Manage NeMo Guardrails Access to Models#

A NeMo Guardrails configuration uses models as the main, or application, model that an end user uses for chat and chat-like interactions. For example:

{
  "type": "main",
  "engine": "nim",
  "model": "meta/llama-3.1-8b-instruct"
}

The configuration can also specify task-specific models such as the content safety model provided by the Llama 3.1 NemoGuard 8B ContentSafety NIM microservice. For example:

{
  "type": "content_safety",
  "engine": "nim",
  "model": "meta/llama-3.1-nemoguard-8b-content-safety"
}

Configure Access to Main Model#

How you configure access to the main model depends on the value of the NIM_ENDPOINT_URL environment variable. The value of the environment variable typically depends on how you install the NeMo Guardrails microservice. The following table summarizes the different processes.

NIM_ENDPOINT_URL Value

Guardrails Installation

Management Process

http://nemo-nim-proxy:8000/v1

Installed as part of the NeMo microservices platform.

The NIM_ENDPOINT_URL environment is set to NVIDIA NeMo NIM Proxy in the NeMo Microservices Helm Chart.

Add and remove access to models by using NeMo Deployment Management to deploy and undeploy NIM for LLMs. The management microservice registers and deregisters each model with NIM Proxy.

After a model is registered with the proxy, you can specify the model name in a guardrail configuration.

https://integrate.api.nvidia.com/v1

Installed individually.

The NVIDIA API Catalog URL is the default value for the microservice and typically indicates the microservice runs as a Docker container or is installed in Kubernetes using the individual service Helm chart.

Configure Access to Task-Specific Models#

By default, task-specific models will use https://integrate.api.nvidia.com/v1. You can override this by setting parameters.base_url in your configuration. For example, if you’ve installed the NeMo microservices platform Helm chart and deployed the meta/llama-3.1-nemoguard-8b-content-safety model locally:

{
  "type": "content_safety",
  "engine": "nim",
  "model": "meta/llama-3.1-nemoguard-8b-content-safety",
  "parameters": {
    "base_url": "http://nemo-nim-proxy:8000/v1"
  }
}

Common Actions#

You can send a GET request to the /v1/guardrail/models and /v1/guardrail/models/{model-id} endpoints regardless of how the microservice is installed. This endpoint fetches models from NIM_ENDPOINT_URL.

To List All Models#

Choose one of the following options of listing all models.

Python SDK

Set up a NeMoMicroservices client instance using the base URL of the NeMo Guardrails microservice and perform the task as follows.

import os
from nemo_microservices import NeMoMicroservices

client = NeMoMicroservices(
    base_url=os.environ["GUARDRAILS_BASE_URL"],
    inference_base_url=os.environ["NIM_BASE_URL"]
)

response = client.guardrail.models.list()
print(response)

cURL

Make a GET request to the /v1/guardrail/models endpoint.

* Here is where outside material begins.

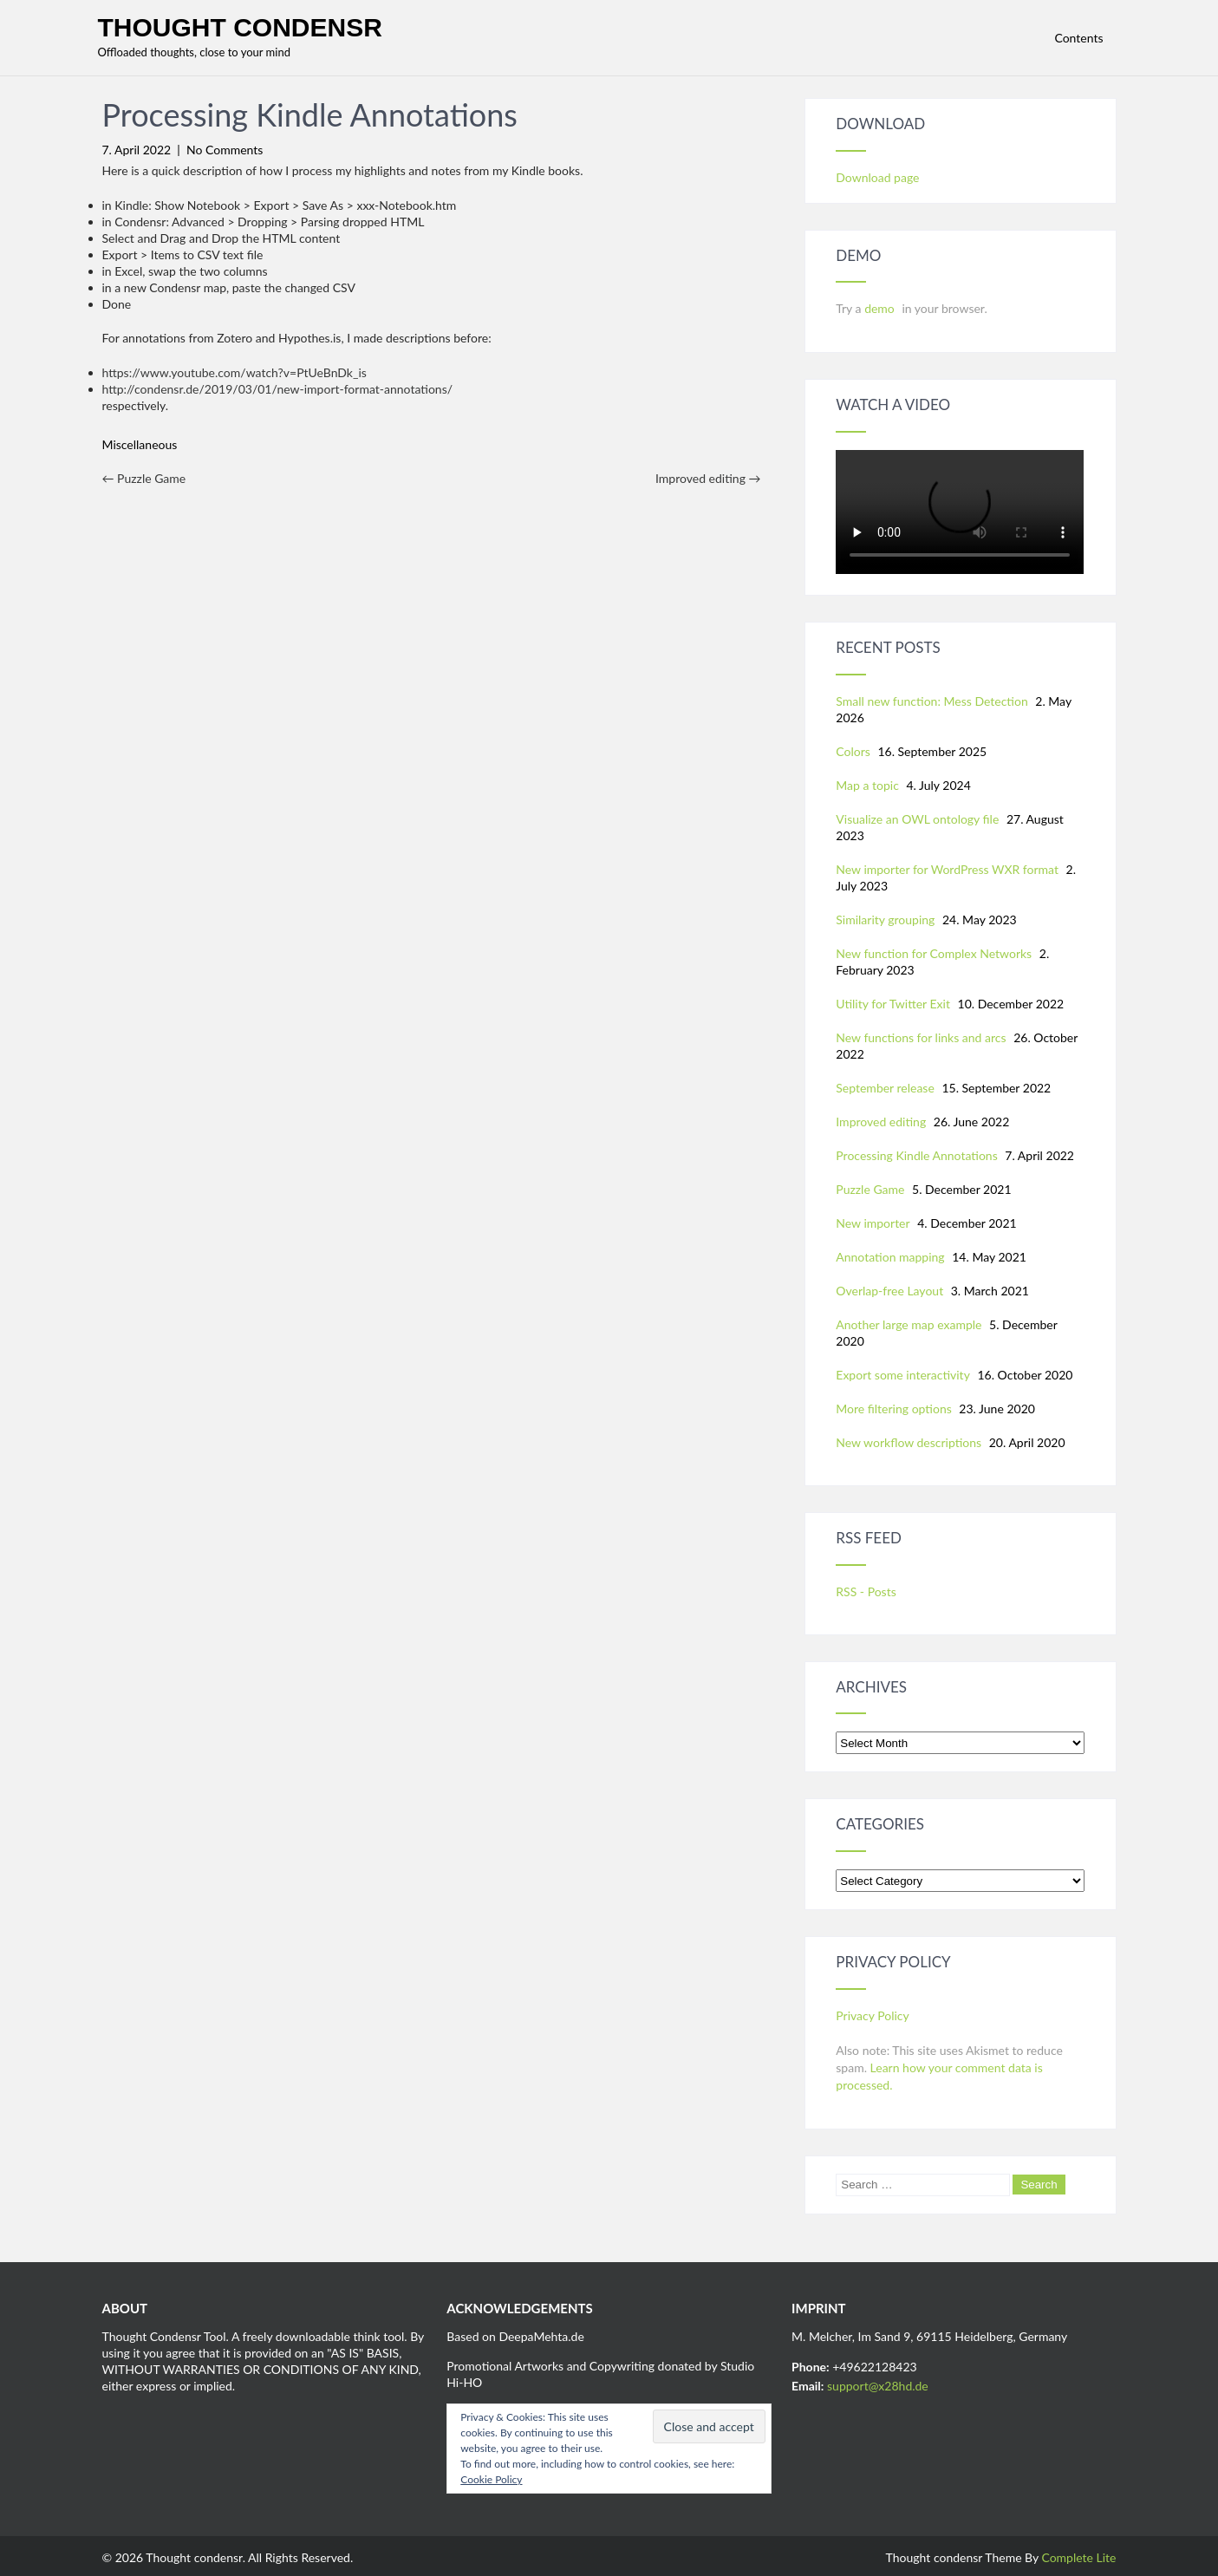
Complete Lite (1078, 2557)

curl -X GET "${GUARDRAILS_BASE_URL}/v1/guardrail/models" \
  -H 'Accept: application/json' | jq

To Get Details of a Model#

Choose one of the following options of getting the details of a model.

Python SDK

Set up a NeMoMicroservices client instance using the base URL of the NeMo Guardrails microservice and perform the task as follows.

import os
from nemo_microservices import NeMoMicroservices

client = NeMoMicroservices(
    base_url=os.environ["GUARDRAILS_BASE_URL"],
    inference_base_url=os.environ["NIM_BASE_URL"]
)

response = client.guardrail.models.retrieve(model_name="meta/llama-3.1-8b-instruct")
print(response)

cURL

Make a GET request to the /v1/guardrail/models/{model-id} endpoint.

curl -X GET "${GUARDRAILS_BASE_URL}/v1/guardrail/models/meta-llama-3.3-70b-instruct" \
  -H 'Accept: application/json' | jq

Using Models With Guardrails#

All main models use NIM_ENDPOINT_URL for inference, so the model must be accessible from that endpoint. You can make a GET request to the {NIM_ENDPOINT_URL}/v1/models endpoint to see the list of models available through the endpoint.

If your NIM_ENDPOINT_URL points to NIM Proxy, refer to the Deploy NVIDIA NIM tutorial to deploy a new model. If you’d like to use a model hosted at an external endpoint (like OpenAI), you can use NeMo Deployment Management to create a custom deployment configuration; see Deployment with Pre-defined Configurations. This way, you can use the same NIM_ENDPOINT_URL to access external models.